Error Nets Bush 100 Extra Votes
Town of Herman's 366 votes for president should have been 266

Milwaukee Journal Sentinel, June 8, 2005

By Greg J. Borowski

While Milwaukee officials blamed computer glitches and data-entry errors for its more-ballots-than-voters-recorded problem, that explanation simply won't fly in the Town of Herman, population 741.

The Shawano County town has no official registration list, and its voter records are kept by hand. Nevertheless, the presidential results in the Nov. 2 election were off by nearly 25%, with President Bush getting 100 extra votes by mistake.

And, in the latest example of how open the election system is to miscounts due to human error and other shortcomings, the problem didn't surface until this week, seven months later.

"That would be highly impossible," Shawano County Clerk Rosemary Bohm insisted, when asked about conflicting numbers by a Journal Sentinel reporter in a telephone interview.

The click and whir of an adding machine were heard, then she returned with a sheepish acknowledgment.

"It appears on my form here there was a typing error of 366 for Bush," she said. "It should have been 266. It was apparently not caught."

The problem, apparently, is due to an error made at the county level. The incorrect tally was then reported to the state, which used it in finalizing Wisconsin's votes, which nearly were the deciding factor in the national presidential contest.

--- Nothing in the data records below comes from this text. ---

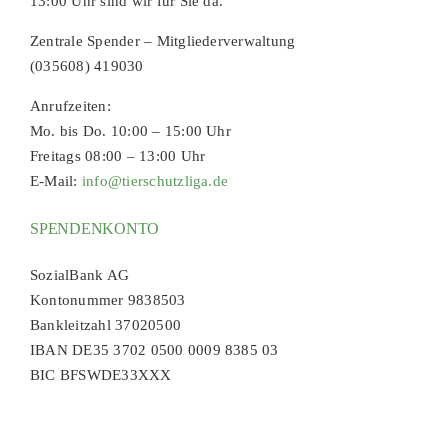
13:00 Uhr sind wir für Sie da.
Zentrale Spender – Mitgliederverwaltung
(035608) 419030
Anrufzeiten:
Mo. bis Do. 10:00 – 15:00 Uhr
Freitags 08:00 – 13:00 Uhr
E-Mail:
info@tierschutzliga.de
SPENDENKONTO
SozialBank AG
Kontonummer 9838503
Bankleitzahl 37020500
IBAN DE35 3702 0500 0009 8385 03
BIC BFSWDE33XXX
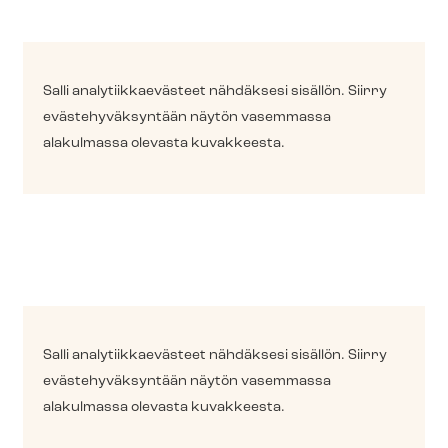
Salli ana­ly­tiik­kae­väs­teet nähdäksesi sisällön. Siirry
eväs­te­hy­väk­syn­tään näytön vasemmassa
alakulmassa olevasta kuvakkeesta.
Salli ana­ly­tiik­kae­väs­teet nähdäksesi sisällön. Siirry
eväs­te­hy­väk­syn­tään näytön vasemmassa
alakulmassa olevasta kuvakkeesta.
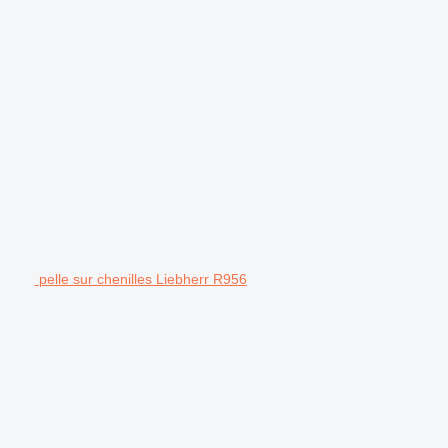
pelle sur chenilles Liebherr R956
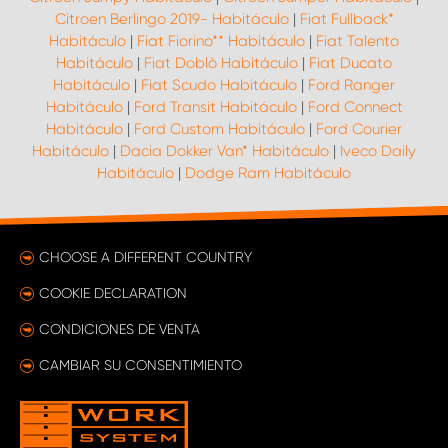
Citroen Berlingo 2019- Habitáculo
|
Fiat Fullback*
Habitáculo
|
Fiat Fiorino** Habitáculo
|
Fiat Talento
Habitáculo
|
Fiat Doblò Habitáculo
|
Fiat Ducato
Habitáculo
|
Fiat Scudo Habitáculo
|
Ford Ranger
Habitáculo
|
Ford Transit Habitáculo
|
Ford Connect
Habitáculo
|
Ford Custom Habitáculo
|
Ford Courier
Habitáculo
|
Dacia Dokker Van* Habitáculo
|
Iveco Daily
Habitáculo
|
Dodge Ram Habitáculo
CHOOSE A DIFFERENT COUNTRY
COOKIE DECLARATION
CONDICIONES DE VENTA
CAMBIAR SU CONSENTIMIENTO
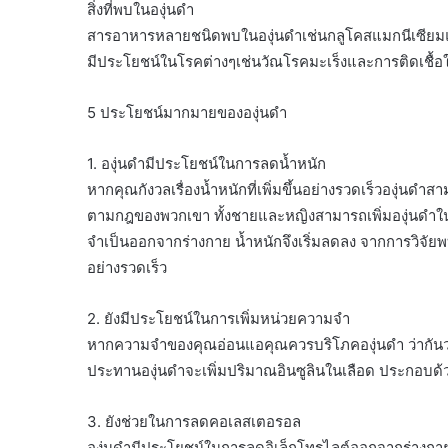
สิ่งที่พบในองุ่นดำ
สารอาหารหลายชนิดพบในองุ่นดำเช่นกลูโคสแมกนีเซียมแล
มีประโยชน์ในโรคต่างๆเช่นวัณโรคมะเร็งและการติดเชื้
5 ประโยชน์มากมายขององุ่นดำ
1. องุ่นดำมีประโยชน์ในการลดน้ำหนัก
หากคุณกังวลเรื่องน้ำหนักที่เพิ่มขึ้นอย่างรวดเร็วองุ่
ตามกฎของพวกเขา ทั้งชายและหญิงสามารถเพิ่มองุ่นดำในอ
จำเป็นออกจากร่างกาย น้ำหนักจึงเริ่มลดลง จากการวิจ
อย่างรวดเร็ว
2. ยังมีประโยชน์ในการเพิ่มหน่วยความจำ
หากความจำของคุณอ่อนแอคุณควรบริโภคองุ่นดำ ว่ากันว่
ประทานองุ่นดำจะเพิ่มปริมาณอินซูลินในเลือด ประกอบด้วยสา
3. ยังช่วยในการลดคอเลสเตอรอล
องุ่นดำมีประโยชน์ในการลดอิเล็กโทรไลต์ออกจากร่างกา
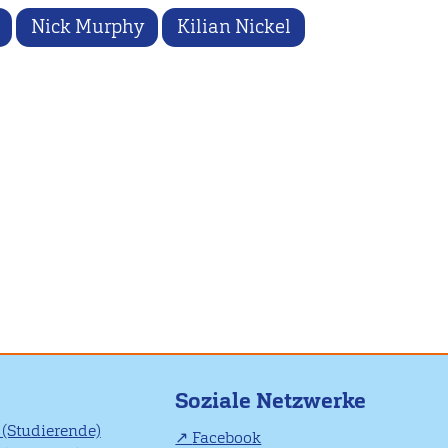
Nick Murphy
Kilian Nickel
Soziale Netzwerke
(Studierende)
Facebook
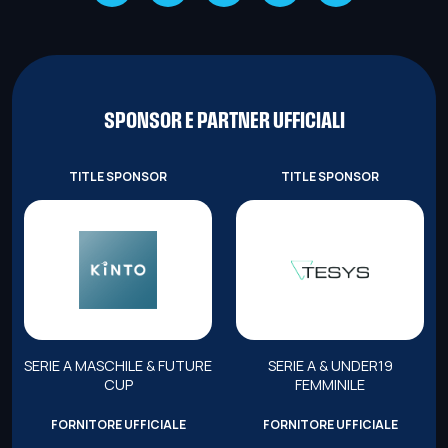
SPONSOR E PARTNER UFFICIALI
TITLE SPONSOR
TITLE SPONSOR
SERIE A MASCHILE & FUTURE
SERIE A & UNDER19
CUP
FEMMINILE
FORNITORE UFFICIALE
FORNITORE UFFICIALE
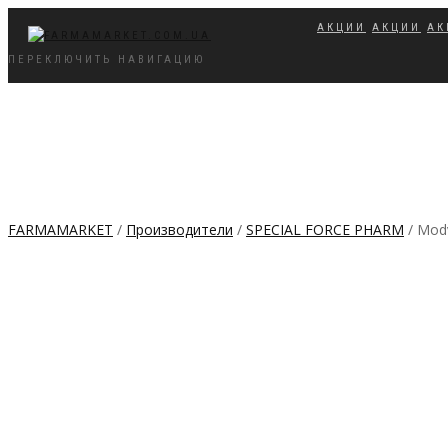
АКЦИИ
АКЦИИ
АК
ПЕРЕКЛЮЧИТЬ НАВИГАЦИЮ
FARMAMARKET
/
Производители
/
SPECIAL FORCE PHARM
/ Modv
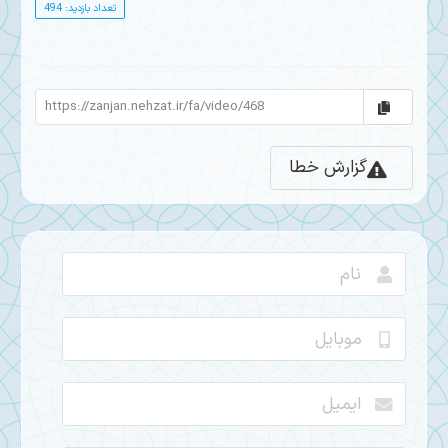
تعداد بازدید: 494
گزارش خطا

Democrat John Kerry won Wisconsin by about 11,000 votes.

If Ohio had not gone to Bush, Wisconsin could have been the site of a Florida-style recount that would have exposed the errors and flaws in Milwaukee and elsewhere that later were uncovered by the Journal Sentinel.

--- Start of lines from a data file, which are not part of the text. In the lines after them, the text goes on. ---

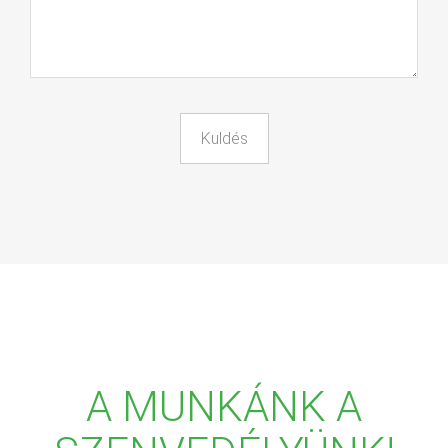
A MUNKÁNK A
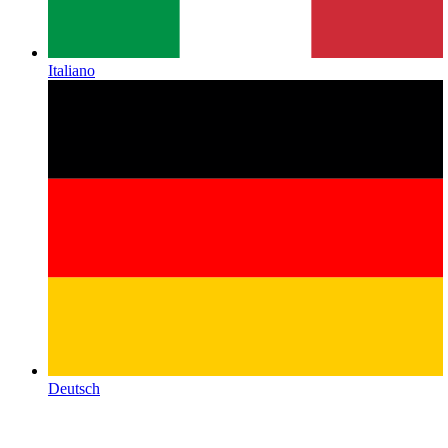
Italiano
Deutsch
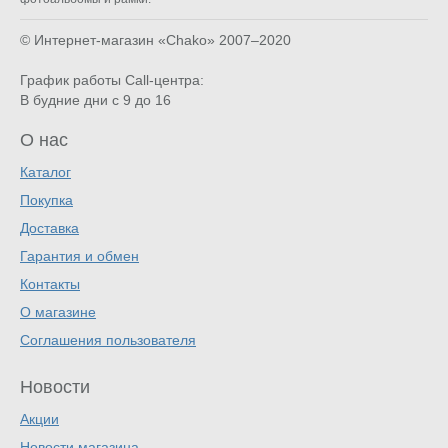
© Интернет-магазин «Chako»
2007–2020
График работы Call-центра:
В будние дни с 9 до 16
О нас
Каталог
Покупка
Доставка
Гарантия и обмен
Контакты
О магазине
Соглашения пользователя
Новости
Акции
Новости магазина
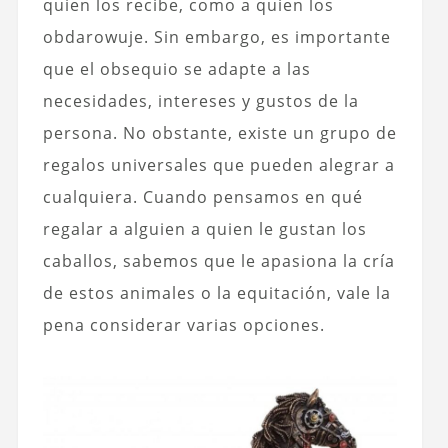
quien los recibe, como a quien los
obdarowuje. Sin embargo, es importante
que el obsequio se adapte a las
necesidades, intereses y gustos de la
persona. No obstante, existe un grupo de
regalos universales que pueden alegrar a
cualquiera.
Cuando pensamos en qué
regalar a alguien a quien le gustan los
caballos, sabemos que le apasiona la cría
de estos animales o la equitación, vale la
pena considerar varias opciones.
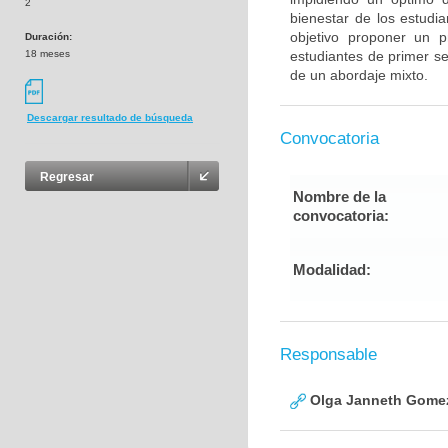
2
bienestar de los estudia
objetivo proponer un 
Duración:
18 meses
estudiantes de primer s
de un abordaje mixto.
Descargar resultado de búsqueda
Convocatoria
Regresar
Nombre de la
convocatoria:
Modalidad:
Responsable
Olga Janneth Gomez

The new discrepancy surfaced when the firm Wisconsin Voter Lists reached the Town of Herman in Shawano County, one of three Hermans in the state, in its quest to compile a database of everyone who voted Nov. 2.

A hired hand for the firm, who was traveling the state to get photocopies of records - or snap photos of them - found the Herman records showed 416 people came to the polls Nov. 2.

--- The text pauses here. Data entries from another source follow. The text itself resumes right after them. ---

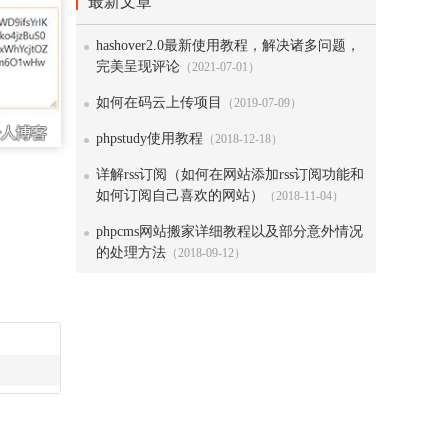
最新文章
hashover2.0最新使用教程，解决诸多问题，
完美呈现评论
（2021-07-01）
如何在码云上传项目
（2019-07-09）
phpstudy使用教程
（2018-12-18）
详解rss订阅（如何在网站添加rss订阅功能和
如何订阅自己喜欢的网站）
（2018-11-04）
phpcms网站搬家详细教程以及部分意外情况
的处理方法
（2018-09-12）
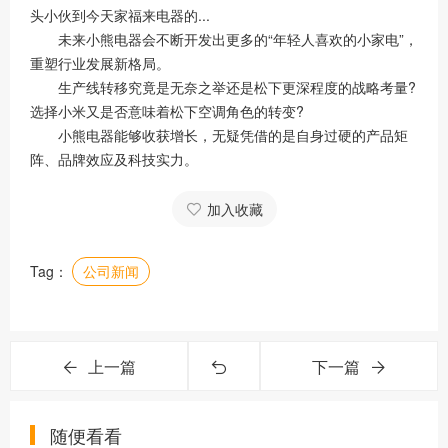
头小伙到今天家福来电器的...
未来小熊电器会不断开发出更多的“年轻人喜欢的小家电”，
重塑行业发展新格局。
生产线转移究竟是无奈之举还是松下更深程度的战略考量?
选择小米又是否意味着松下空调角色的转变?
小熊电器能够收获增长，无疑凭借的是自身过硬的产品矩
阵、品牌效应及科技实力。
加入收藏
Tag：
公司新闻
上一篇
下一篇
随便看看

Records also showed 507 votes cast for presidential candidates, however.

That is the same problem identified in Milwaukee, where there was a gap of 7,000 votes, with more ballots cast than people listed. That represented a discrepancy of 2.5%.

A team of local and federal investigators was able to narrow the gap to about 4,600 in their investigation that found evidence that hundreds of voters committed fraud in Milwaukee. While state election officials believe the problem can be explained as sloppy bookkeeping or post-election scanning problems, investigators labeled it a troubling gap.

System susceptible to errors The mistake in Herman would not have changed the outcome of the race. But it underscores how fragile the system for tabulating votes can be, both in Wisconsin and elsewhere.

In Milwaukee, in addition to problems that included hundreds of felons who illegally voted, the final numbers were never double-checked against polling place records by the county Board of Canvassers.

In Shawano County, that apparently is where the mistake - an inaccurate number listed for Bush - was made.

The northern Wisconsin county includes many communities where no official voter registration rolls are kept. Nevertheless, the county provides a printout of people who voted last time to aid poll workers.

Town of Herman Clerk Phyllis Reopelle can rattle the totals off from memory: 266 for Bush, 138 for Kerry, three for other candidates, 407 votes total. It is lower than 416, because some did not vote in that contest.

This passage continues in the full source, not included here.